I don’t remember looking at myself in the mirror very often as a kid. Maybe because I was always seeking other people’s opinions of me rather than forming my own opinions about myself. But also, up until then, I never thought much about my appearance. I had recently been escorted to Montgomery Ward by my sister Hazel and our mom to pick out my first bra. I found punching the cups so they sat inverted on the table much more entertaining than paying attention to which kind of bra I got. Hazel pointed out that my first bra was already bigger than hers even though she’s nearly eight years older than me. I was used to it.
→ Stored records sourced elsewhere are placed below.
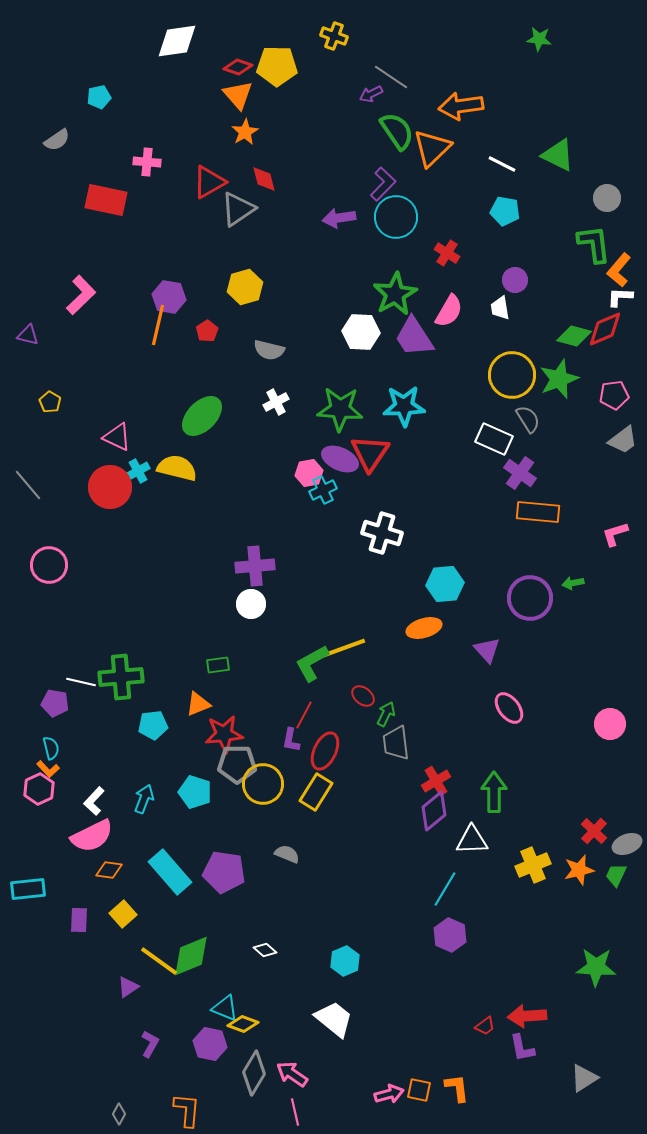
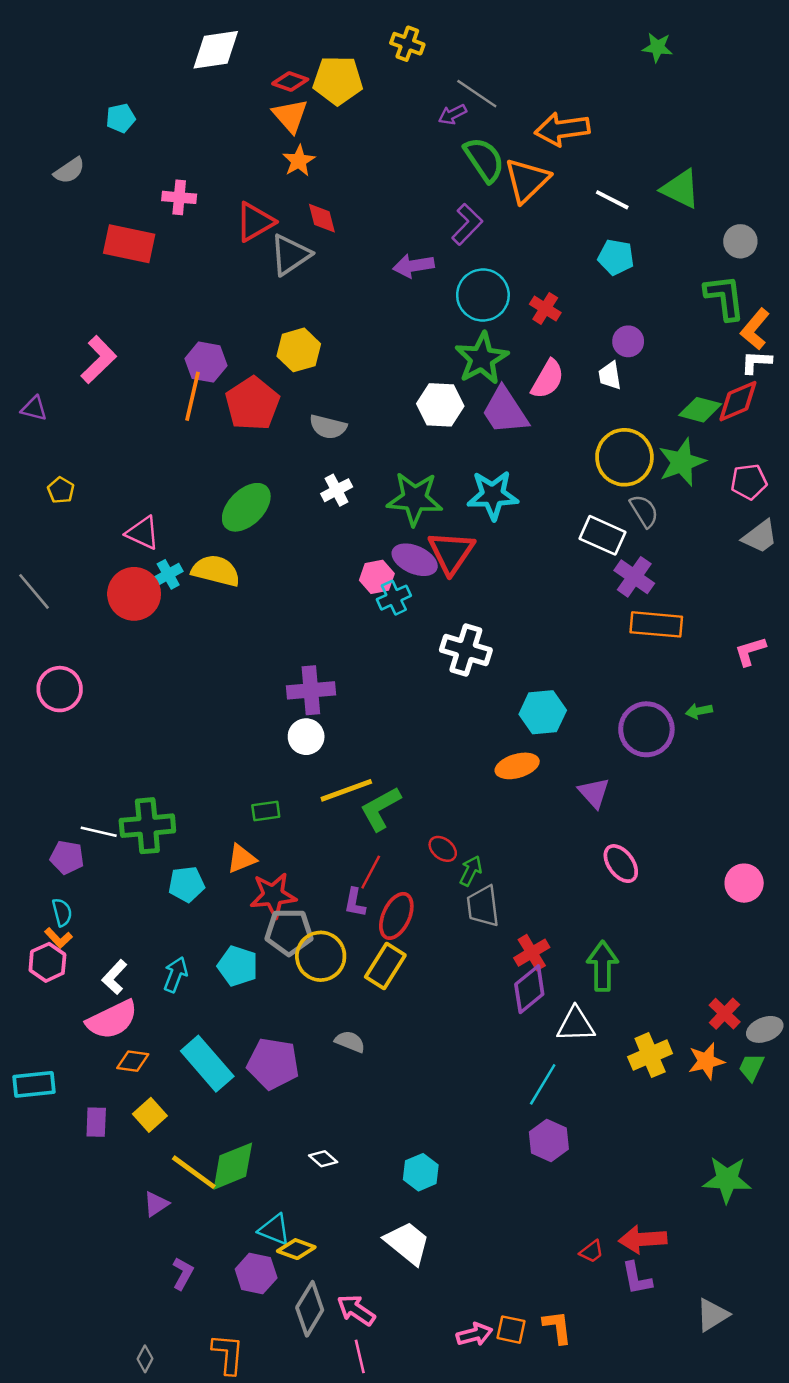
cyan circle: (396, 217) -> (483, 295), moved
red pentagon: (207, 331) -> (252, 404), size x2.0
yellow line: (344, 648) -> (346, 790), moved

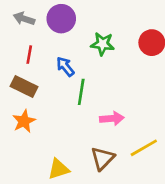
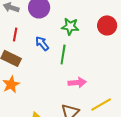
green line: (81, 92) -> (63, 54), moved

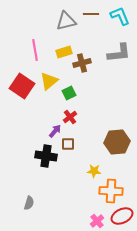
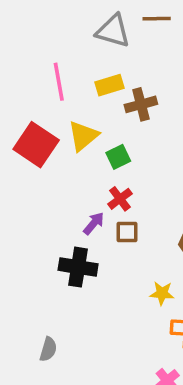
gray triangle: (66, 21) -> (113, 31), turned 30
brown square: (68, 144) -> (127, 232), moved

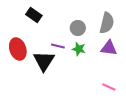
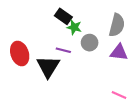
black rectangle: (34, 15) -> (63, 16), moved
gray circle: (78, 28) -> (90, 43), moved
green star: (79, 49) -> (74, 27), moved

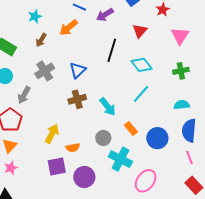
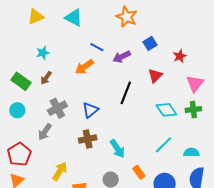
cyan star: (35, 16) -> (43, 53), moved
brown arrow: (41, 40) -> (46, 78), moved
cyan diamond: (142, 65) -> (166, 110), moved
green cross: (181, 71) -> (193, 110), moved
cyan line: (141, 94) -> (164, 145), moved
gray arrow: (24, 95) -> (45, 132), moved

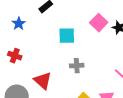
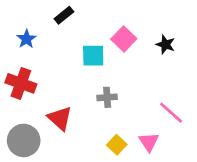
pink square: (99, 23) -> (124, 39), moved
red cross: (15, 56) -> (21, 83), size x1.5

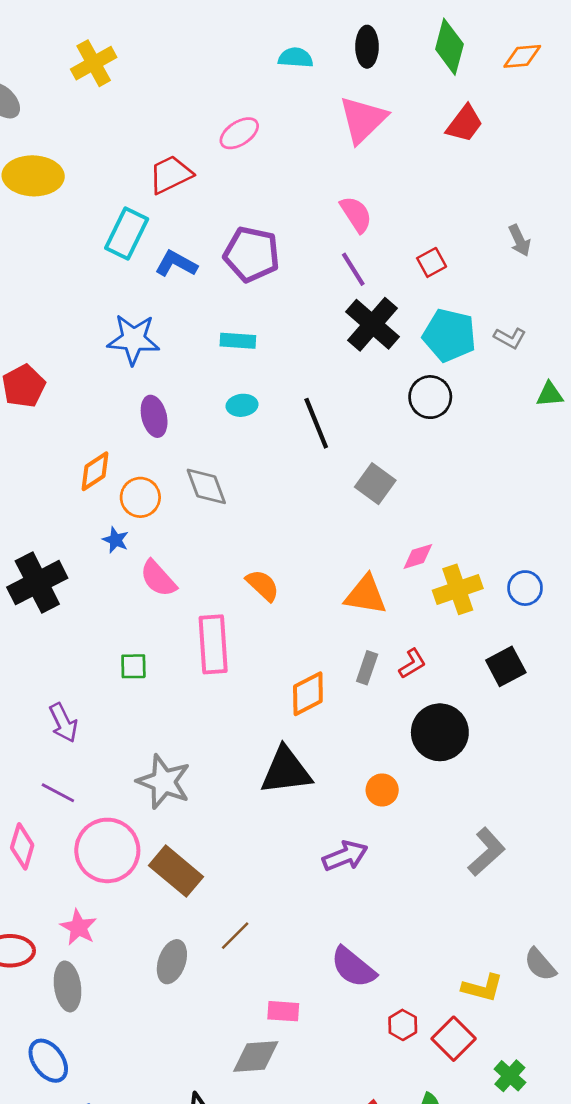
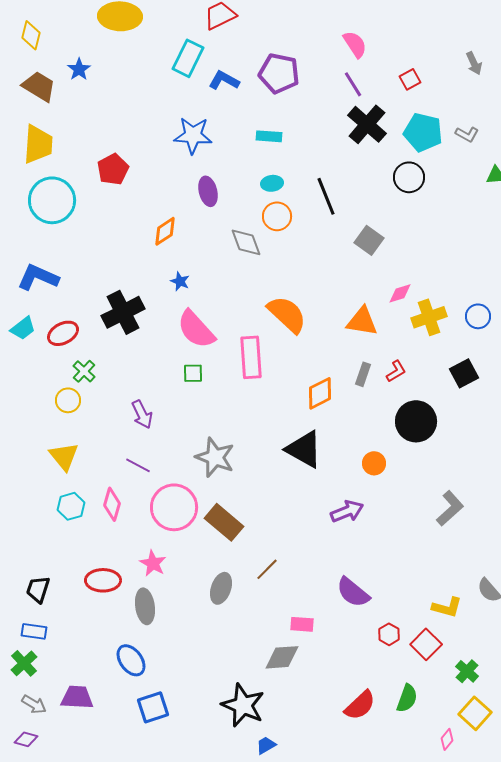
orange circle: (140, 497) -> (277, 216), moved
pink semicircle: (158, 578) -> (196, 329), moved, size x1.4
orange semicircle: (263, 585) -> (287, 314), size x1.6
black triangle: (286, 771) -> (304, 449), turned 36

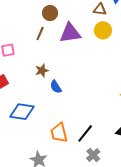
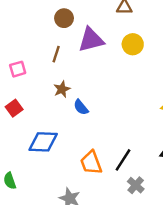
yellow circle: (103, 30) -> (133, 44), moved
brown line: (40, 34) -> (56, 54), moved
Mom always reminded us that when Hazel entered kindergarten she weighed only 35 pounds and I weighed 65. Hazel favored her dad’s mother, who was short and petite. I favored my dad’s mother who is the reason I learned the word cankle far earlier than I probably should have. I wore the clothes my mom brought home from her job at Kmart or I wore Hazel’s hand me downs. Although by the time I was nine I was bigger than seventeen year old Hazel, so the hand me downs stopped being handed down. Most of my polyester pants and shirts were Blue Light Specials. The ponchos and acrylic sweater vests were the results of my mother’s voracious need to craft. She went through a wild crocheting phase in the mid to late Seventies. Quaaludes weren’t my mom’s thing, man. Her idea of unwinding was winding yarn around a big hooked needle.

But there I sat, sweaty and red, thinking, “Lavender Girl will probably ask her mother to wash this vanity seat cushion now. No, she’ll probably put it in the washer herself.”

It was the first time I remember feeling self-conscious. I looked down at the vanity. Lotions and kiddie perfume were aligned on the left side of the vanity. On the right side by a white comb, clean, no sand in it from deciding the Barbies needed a vacation and brushing their hair for two hours in the sand box (beach) next to my backyard kiddie pool (ocean). Oh. That’s why I was sunburned. Next to the clean white comb lay a lavender hair brush.

I have no memory of my thoughts before I stole the brush. All I remember was picking it up in my hand. I remember nothing more of the sleep over. Did I call my mom and ask her to come get me or did I stay the night and I just can’t remember where we slept or what we did the rest of the night thirty-one years later?

After a couple of days, Hazel noticed the hair brush inside our underwear drawer while she was searching for her pot stash. She asked me about it. I lied. Who cares, I’m a sinner already. “A friend gave it to me.” I stared at the plastic lavender handle and wondered what I should say or do next. Hazel grabbed her stash, smiled and said, “Oh. Cool. That was nice.” She kissed me on the forehead and turned to leave. Kevin, her future husband of going on twenty-seven years now was waiting outside in his big blue boat—that’s what my dad called it. Whenever Kevin would pull into the driveway, Calvin would say to his step-daughter Hazel, “There’s that big blue boat. I bet it’s a gas guzzler.” His one contribution to parenting ticked off the list inside his head, he’d go sit in his chair and watch TV.

As Hazel left the room to go on her date with Kevin, I looked at the picture of Jesus that hung on our bedroom wall just above the light switch next to the door. It had waxy lip prints covering Jesus’ forehead. Come to think of it, I might have snagged one of Lavender Girl’s lip balms from the vanity too.